An Amazon spokesperson confirmed October 11 that it will take on heavy-duty tractors that will be used to support the company’s line-haul operations. Medium and heavy-duty truck manufacturer Volvo Trucks, a unit of Swedish manufacturer AB Volvo (OTCMKTS:VOLVF), confirmed the same day that Amazon is a customer. In addition, Kenworth Inc. is reportedly building power units for Amazon. A Kenworth spokesperson declined comment, deferring instead to its customers to respond to such queries.
Amazon telegraphed the move in mid-April when it posted a video on Twitter showing two tractor-trailers with the familiar Amazon logo on the sides rolling up next to an Amazon-branded aircraft. Dave Clark, who heads Amazon’s global supply chain operations, said in the video caption, “Say hello to my little friend.”
The power units in the video were so-called “day cabs” designed to allow drivers to execute short-range pick-ups and deliveries within the federal driver hours-of-service (HOS) requirements. Amazon has been beefing up its network that supports what is known as the “middle-mile,” which, in Amazon’s case, would link its fulfillment and delivery centers. Amazon has 457 U.S. facilities and 58 more on the drawing board, according to consultancy MWPVL International. Of the 457 locations, 160 are classified as fulfillment, supplemental and return centers, and an additional 151 are delivery stations, according to MWPVL data.
Middle-mile stage lengths typically run 200 to 300 miles, and the use of day cabs means that drivers can execute pick-ups and deliveries well within the federal driver HOS rules, which cap consecutive behind-the-wheel hours at 11 and full work days at 14.

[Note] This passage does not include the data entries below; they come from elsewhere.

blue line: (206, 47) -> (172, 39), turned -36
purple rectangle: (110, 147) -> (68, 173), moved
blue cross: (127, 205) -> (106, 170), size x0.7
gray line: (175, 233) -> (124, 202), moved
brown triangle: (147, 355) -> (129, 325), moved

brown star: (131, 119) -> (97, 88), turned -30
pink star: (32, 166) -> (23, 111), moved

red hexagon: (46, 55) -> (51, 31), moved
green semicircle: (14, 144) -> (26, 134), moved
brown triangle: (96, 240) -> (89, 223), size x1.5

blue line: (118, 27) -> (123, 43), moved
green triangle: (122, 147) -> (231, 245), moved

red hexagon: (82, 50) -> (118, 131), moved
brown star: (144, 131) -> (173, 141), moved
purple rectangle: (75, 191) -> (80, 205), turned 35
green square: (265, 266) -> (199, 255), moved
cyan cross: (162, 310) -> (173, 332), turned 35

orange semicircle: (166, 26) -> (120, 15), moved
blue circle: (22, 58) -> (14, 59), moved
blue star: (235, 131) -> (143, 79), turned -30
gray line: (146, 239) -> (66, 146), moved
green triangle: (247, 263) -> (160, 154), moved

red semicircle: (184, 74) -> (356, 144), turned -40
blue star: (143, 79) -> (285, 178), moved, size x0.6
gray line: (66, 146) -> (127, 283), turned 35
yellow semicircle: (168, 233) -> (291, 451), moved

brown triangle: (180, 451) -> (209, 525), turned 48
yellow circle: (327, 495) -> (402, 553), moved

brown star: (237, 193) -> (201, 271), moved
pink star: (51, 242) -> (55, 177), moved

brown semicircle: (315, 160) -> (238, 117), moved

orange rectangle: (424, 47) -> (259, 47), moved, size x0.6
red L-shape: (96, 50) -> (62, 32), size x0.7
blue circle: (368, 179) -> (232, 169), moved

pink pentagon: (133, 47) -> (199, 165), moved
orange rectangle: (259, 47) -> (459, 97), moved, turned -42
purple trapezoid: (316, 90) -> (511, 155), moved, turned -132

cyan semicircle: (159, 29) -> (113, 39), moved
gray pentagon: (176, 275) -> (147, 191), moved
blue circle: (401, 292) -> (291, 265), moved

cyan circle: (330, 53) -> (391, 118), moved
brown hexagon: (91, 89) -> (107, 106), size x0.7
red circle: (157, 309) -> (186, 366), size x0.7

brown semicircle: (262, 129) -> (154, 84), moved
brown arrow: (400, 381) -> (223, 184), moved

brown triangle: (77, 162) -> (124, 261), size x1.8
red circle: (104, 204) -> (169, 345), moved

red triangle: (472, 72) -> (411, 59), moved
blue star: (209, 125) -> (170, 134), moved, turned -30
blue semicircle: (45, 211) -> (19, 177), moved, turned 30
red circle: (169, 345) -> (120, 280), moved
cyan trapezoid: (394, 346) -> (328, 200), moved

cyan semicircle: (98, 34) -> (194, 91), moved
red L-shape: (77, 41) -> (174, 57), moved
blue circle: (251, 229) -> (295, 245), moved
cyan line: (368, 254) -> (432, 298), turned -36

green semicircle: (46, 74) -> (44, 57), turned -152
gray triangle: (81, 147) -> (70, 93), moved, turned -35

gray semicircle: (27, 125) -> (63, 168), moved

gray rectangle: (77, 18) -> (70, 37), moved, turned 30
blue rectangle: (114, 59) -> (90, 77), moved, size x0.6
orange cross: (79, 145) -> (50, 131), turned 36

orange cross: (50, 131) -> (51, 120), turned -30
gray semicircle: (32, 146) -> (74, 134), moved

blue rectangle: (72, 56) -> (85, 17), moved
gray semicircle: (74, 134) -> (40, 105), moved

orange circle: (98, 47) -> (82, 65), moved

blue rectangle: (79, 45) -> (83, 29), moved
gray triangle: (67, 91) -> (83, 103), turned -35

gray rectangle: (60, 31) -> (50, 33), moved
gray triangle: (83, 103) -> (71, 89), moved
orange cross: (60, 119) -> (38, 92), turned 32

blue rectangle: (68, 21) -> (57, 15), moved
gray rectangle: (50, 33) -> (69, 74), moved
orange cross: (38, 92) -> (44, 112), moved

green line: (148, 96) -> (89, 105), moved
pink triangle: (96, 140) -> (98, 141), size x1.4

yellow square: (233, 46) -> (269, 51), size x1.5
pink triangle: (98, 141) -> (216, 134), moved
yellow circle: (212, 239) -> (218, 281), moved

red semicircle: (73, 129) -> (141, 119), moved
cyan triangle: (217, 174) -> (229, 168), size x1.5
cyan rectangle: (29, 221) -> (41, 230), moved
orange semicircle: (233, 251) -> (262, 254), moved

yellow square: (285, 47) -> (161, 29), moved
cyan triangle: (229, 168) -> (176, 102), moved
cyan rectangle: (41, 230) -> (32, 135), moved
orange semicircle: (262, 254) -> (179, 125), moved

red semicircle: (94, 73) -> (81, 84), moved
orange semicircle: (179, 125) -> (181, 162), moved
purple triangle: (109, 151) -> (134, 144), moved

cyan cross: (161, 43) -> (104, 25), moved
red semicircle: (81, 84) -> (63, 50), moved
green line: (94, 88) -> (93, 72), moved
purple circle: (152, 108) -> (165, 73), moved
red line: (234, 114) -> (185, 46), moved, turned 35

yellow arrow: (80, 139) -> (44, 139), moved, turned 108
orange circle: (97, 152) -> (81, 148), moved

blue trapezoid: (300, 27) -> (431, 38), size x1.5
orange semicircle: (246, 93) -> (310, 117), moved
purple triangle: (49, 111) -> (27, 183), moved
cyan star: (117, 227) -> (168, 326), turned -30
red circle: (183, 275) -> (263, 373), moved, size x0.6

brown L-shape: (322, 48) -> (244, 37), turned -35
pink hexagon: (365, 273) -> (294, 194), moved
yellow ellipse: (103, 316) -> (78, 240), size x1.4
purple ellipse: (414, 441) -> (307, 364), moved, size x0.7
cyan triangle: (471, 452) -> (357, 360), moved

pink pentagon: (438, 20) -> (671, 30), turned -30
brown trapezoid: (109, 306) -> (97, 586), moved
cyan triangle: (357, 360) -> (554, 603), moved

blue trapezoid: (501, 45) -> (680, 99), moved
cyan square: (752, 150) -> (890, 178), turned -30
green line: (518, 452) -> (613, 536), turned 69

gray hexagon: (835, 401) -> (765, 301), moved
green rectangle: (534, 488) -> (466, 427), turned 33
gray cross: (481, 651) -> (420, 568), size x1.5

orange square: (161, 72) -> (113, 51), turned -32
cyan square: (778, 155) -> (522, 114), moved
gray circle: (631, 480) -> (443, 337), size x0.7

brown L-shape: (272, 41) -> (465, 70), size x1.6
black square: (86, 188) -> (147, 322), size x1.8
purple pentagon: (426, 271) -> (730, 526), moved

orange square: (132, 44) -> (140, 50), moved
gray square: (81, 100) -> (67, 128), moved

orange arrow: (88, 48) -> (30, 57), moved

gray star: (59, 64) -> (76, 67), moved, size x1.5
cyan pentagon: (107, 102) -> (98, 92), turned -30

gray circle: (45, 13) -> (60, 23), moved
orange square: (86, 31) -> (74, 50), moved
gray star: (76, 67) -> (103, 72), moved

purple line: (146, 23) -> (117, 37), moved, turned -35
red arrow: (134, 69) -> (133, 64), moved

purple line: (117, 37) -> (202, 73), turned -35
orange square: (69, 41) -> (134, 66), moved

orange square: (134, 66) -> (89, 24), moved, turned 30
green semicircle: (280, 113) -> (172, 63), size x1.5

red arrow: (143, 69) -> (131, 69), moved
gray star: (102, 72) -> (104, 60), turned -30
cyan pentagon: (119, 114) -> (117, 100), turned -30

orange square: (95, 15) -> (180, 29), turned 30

Amazon wants to attract drivers by helping to finance the purchase or lease of power units, according to the person. The company is working on fuel discount/reward programs, insurance, and partnerships with truckstop operators like Love’s to secure parking spaces, showers and other driver amenities, the person said. The long-term objective is to gain more control of its supply chain, which it is aggressively working towards in freight brokerage, airfreight services and last-mile parcel deliveries.
According to the person, the company has driver schools in various areas where fulfillment center employees are getting their commercial drivers licenses (CDLs) and are driving yard hostlers for practice. Amazon has done its research on prevailing driver pay rates and will pay drivers “above average” wages, the person said. Private fleet drivers for Walmart Inc. (NYSE:WMT) make in the $80,000 to $90,000 a year range. Amazon’s last-mile delivery drivers typically are not required to have CDLs.
The unanswered question at this time is whether Amazon will expand its driver workforce over the long-term by training fulfillment center employees, hiring credentialed drivers for in-house roles, or providing power to owner-operators, according to the person.
Amazon has been on the prowl for drivers for some time. For example, in March 2018 the company exhibited at the huge Mid-America Truck Show in Louisville, Kentucky, to recruit fleets to join its dedicated trucking operation. The business, which went by the name of Amazon.com.dedc.LLC, wanted fleets that had at least three trucks, their own operating authorities, and drivers who could operate twin-trailers to haul goods in the company’s distribution center network, Amazon said in literature distributed at the show, known in the trade as MATS.